Unter diesen Umständen wäre der Vorwurf der Sittenwidrigkeit gegenüber der Beklagten aber nur gerechtfertigt, wenn zu dem – hier unterstellten – Verstoß gegen die Verordnung 715/2007/EG weitere Umstände hinzuträten, die das Verhalten der für sie handelnden Personen als besonders verwerflich erscheinen ließen. Die Annahme von Sittenwidrigkeit setzt jedenfalls voraus, dass diese für die Beklagte handelnden Personen bei der Entwicklung und/oder Verwendung der temperaturabhängigen Steuerung des Emissionskontrollsystems in dem Bewusstsein handelten, eine unzulässige Abschalteinrichtung zu verwenden, und den darin liegenden Gesetzesverstoß billigend in Kauf nahmen. Fehlt es hieran, ist bereits der objektive Tatbestand der Sittenwidrigkeit nicht erfüllt. Dabei trägt die Darlegungs- und Beweislast für diese Voraussetzung nach allgemeinen Grundsätzen die Klagepartei als Anspruchsteller. Entscheidend ist das Vorstellungsbild der Beklagten zum maßgeblichen Zeitpunkt der Tatbestandsverwirklichung – spätestens dem Eintritt des behaupteten Schadens in Form des Vertragsschlusses (BGH, Beschluss vom 19.01.2021, Az.: VI ZR 433/19, Rdnr. 19 ff., zitiert nach Juris).
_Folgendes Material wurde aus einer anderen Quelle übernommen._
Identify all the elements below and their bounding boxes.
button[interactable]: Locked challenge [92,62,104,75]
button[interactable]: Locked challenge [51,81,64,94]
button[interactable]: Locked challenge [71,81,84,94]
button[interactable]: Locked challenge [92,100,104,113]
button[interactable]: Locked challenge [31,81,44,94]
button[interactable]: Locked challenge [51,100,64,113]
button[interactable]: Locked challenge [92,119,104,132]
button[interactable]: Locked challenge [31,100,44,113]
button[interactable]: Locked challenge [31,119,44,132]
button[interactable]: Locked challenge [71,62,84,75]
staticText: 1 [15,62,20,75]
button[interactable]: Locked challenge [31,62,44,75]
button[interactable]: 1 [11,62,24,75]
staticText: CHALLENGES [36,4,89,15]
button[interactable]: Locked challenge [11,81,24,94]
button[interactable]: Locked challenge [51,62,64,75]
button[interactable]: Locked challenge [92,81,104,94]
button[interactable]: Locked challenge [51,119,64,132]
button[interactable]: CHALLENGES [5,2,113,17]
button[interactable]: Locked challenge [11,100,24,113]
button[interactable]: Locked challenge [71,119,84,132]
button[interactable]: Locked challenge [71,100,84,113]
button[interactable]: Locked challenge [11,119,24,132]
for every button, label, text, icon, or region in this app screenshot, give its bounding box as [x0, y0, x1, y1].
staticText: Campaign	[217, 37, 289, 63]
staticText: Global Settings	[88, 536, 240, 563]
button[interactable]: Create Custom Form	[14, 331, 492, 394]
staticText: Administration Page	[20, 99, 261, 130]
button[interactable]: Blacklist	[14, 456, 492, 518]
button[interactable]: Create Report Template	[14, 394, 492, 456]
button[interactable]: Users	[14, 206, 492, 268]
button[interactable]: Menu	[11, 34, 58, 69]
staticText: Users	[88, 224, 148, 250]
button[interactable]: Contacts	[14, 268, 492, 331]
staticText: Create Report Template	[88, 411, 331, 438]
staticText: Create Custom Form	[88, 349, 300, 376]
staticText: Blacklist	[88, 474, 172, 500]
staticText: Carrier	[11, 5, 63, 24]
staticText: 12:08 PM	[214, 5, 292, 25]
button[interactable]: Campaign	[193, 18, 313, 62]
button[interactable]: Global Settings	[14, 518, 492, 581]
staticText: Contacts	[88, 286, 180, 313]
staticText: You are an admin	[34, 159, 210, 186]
Konkrete Anhaltspunkte, die dafür sprechen, dass die Beklagte zum Zeitpunkt des Kaufvertrags (vom 05.09.2015) in Bezug auf das Thermofenster in dem Bewusstsein der Verwendung einer unzulässigen Abschalteinrichtung handelte, hat die Klagepartei indes nicht dargetan und sind auch sonst nicht ersichtlich.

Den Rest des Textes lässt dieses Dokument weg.